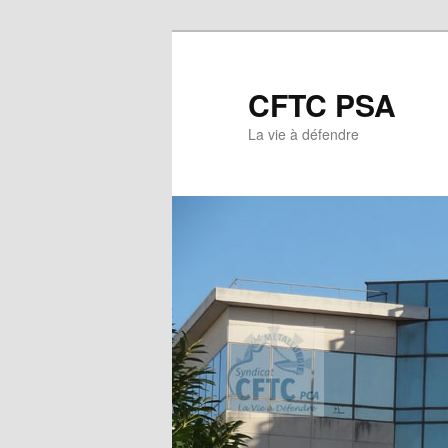
CFTC PSA
La vie à défendre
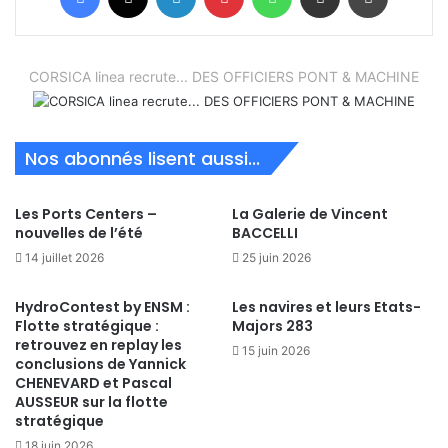
CORSICA linea recrute... DES OFFICIERS PONT & MACHINE
Nos abonnés lisent aussi...
Les Ports Centers –
La Galerie de Vincent
nouvelles de l’été
BACCELLI
14 juillet 2026
25 juin 2026
HydroContest by ENSM :
Les navires et leurs Etats-
Flotte stratégique :
Majors 283
retrouvez en replay les
15 juin 2026
conclusions de Yannick
CHENEVARD et Pascal
AUSSEUR sur la flotte
stratégique
18 juin 2026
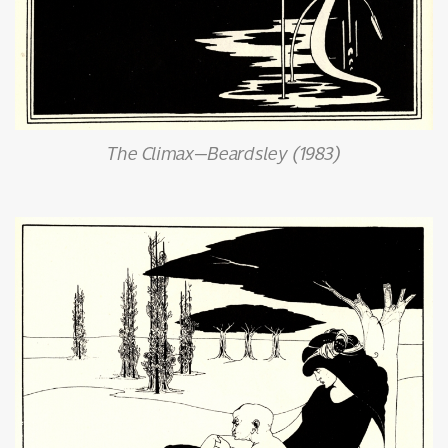
SHARE
TWEET
LINE
EMAIL
The Climax—Beardsley (1983)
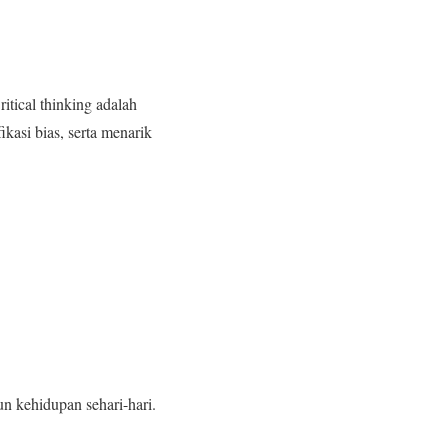
tical thinking adalah
kasi bias, serta menarik
 kehidupan sehari-hari.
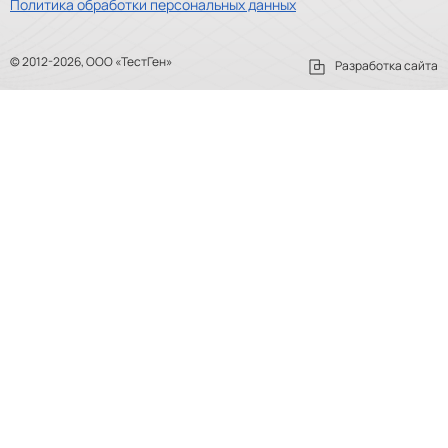
Политика обработки персональных данных
© 2012-2026, ООО «ТестГен»
Разработка сайта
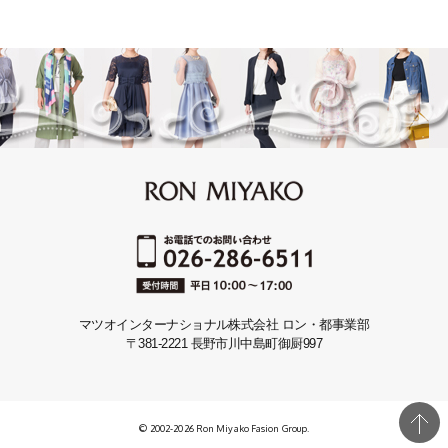
マツオインターナショナル株式会社 ロン・都事業部
〒381-2221 長野市川中島町御厨997
© 2002-2026 Ron Miyako Fasion Group.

> _Description of the task_: Exactly the lines from the one with "14 juillet 2026" through the end of the records are to be repeated, both ends included, and pictures are to be omitted.

> _Task output_:
14 juillet 2026
25 juin 2026
HydroContest by ENSM :
Les navires et leurs Etats-
Flotte stratégique :
Majors 283
retrouvez en replay les
15 juin 2026
conclusions de Yannick
CHENEVARD et Pascal
AUSSEUR sur la flotte
stratégique
18 juin 2026
SHARE
TWEET
LINE
EMAIL
The Climax—Beardsley (1983)
tical thinking adalah
kasi bias, serta menarik
 kehidupan sehari-hari.
Политика обработки персональных данных
© 2012-2026, ООО «ТестГен»
Разработка сайта
マツオインターナショナル株式会社 ロン・都事業部
〒381-2221 長野市川中島町御厨997
© 2002-2026 Ron Miyako Fasion Group.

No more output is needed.